I owe it all to teenage angst. That's right. I wanted to be popular and have a boyfriend. But it wasn't my natural style to be a big flirt. I'd much rather have been immersed in a good book. Fortunately, I found my salvation in ...
Seventeen magazine. I read it religiously to find out how to get a guy to really like me. (Starting to see the sales connection? And guys -- pay attention here. You never learned this stuff.)
According to Seventeen, the key to dating success boiled down to a girl's ability to get the guy talking about himself. And that meant, she needed to ask good questions.
That sounded simple enough, but putting it into practice on a real date was a whole different issue. Initially, I was so nervous that it was difficult to even keep a short conversation going. After one or two questions, I'd blank out. What followed seemed like a deathly silence. (It was probably 2-3 seconds long.) To fill it, I'd start blathering about something stupid. It was horrible.
Finally after a few botched dates, I figured it out. My secret? Preparing the questions ahead of time. I'd start by jotting down a few things I already knew about the guy. Then I'd develop a list of questions that leveraged my limited knowledge, stick it in my purse and take it with me.
Go ahead and laugh. It worked. No, I didn't pull the list out as we were driving along in the car, dancing or eating at McDonalds. I didn't need to. The simple act of writing the questions down solidified them in my mind.

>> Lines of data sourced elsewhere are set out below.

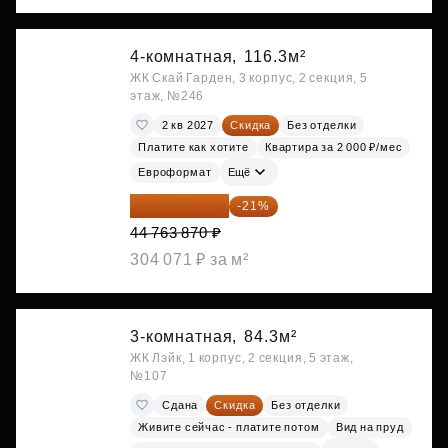
4-комнатная,
116.3м²
ЖК Скай Гарден, 3 корпус, 2 секция, 5
этаж, №246
2 кв 2027
Скидка
Без отделки
Платите как хотите
Квартира за 2 000 ₽/мес
Евроформат
Ещё
35 363 457 ₽
-21%
44 763 870 ₽
304 071 ₽ за м²
3-комнатная,
84.3м²
ЖК Лэйк, 1 корпус, 2 секция, 5 этаж,
№107
Сдана
Скидка
Без отделки
Живите сейчас - платите потом
Вид на пруд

Then, because I was prepared, I could focus intensely on the young men I was dating. I learned about their interests, passions, concerns, priorities and more -- and they clearly felt important. Although they knew little about me (which is a whole different issue), it didn't matter. They liked me and wanted to get to know me better.
Plus, I can't tell you the incredible sense of relief that I felt! I didn't have to worry about sounding interesting or being funny anymore. Asking questions took me off the hot seat, enabling me to really enjoy the person I was with.
It wasn't till I started selling at Xerox, that I learned just how valuable this skill was! Turns out that the ability to ask insightful, thought-provoking questions was the single biggest differentiator between top performers and average reps.
Within a few months, the orders were pouring in. I still hadn't learned how to close a sale yet, but it didn't seem to matter. Every time I set up a meeting, I'd prep just like I did on my high school dates. When we got together, I'd tee things up by giving a short overview and then quickly transition to the sales questions.
Because I had a list of questions in front of me, I didn't have to worry about what to ask next. That freed me up to listen intently to what they were saying and to look for ways I might be able to help. And I never talked about my stuff (Xerox copiers) till I totally understood their needs. Before long, they'd be asking me how soon they could get their new copier.
Go figure. It was happening because an angst-ridden, boy-crazy teenager followed the advice in Seventeen magazine and became a master of asking good questions.
And you know what? I still do it today!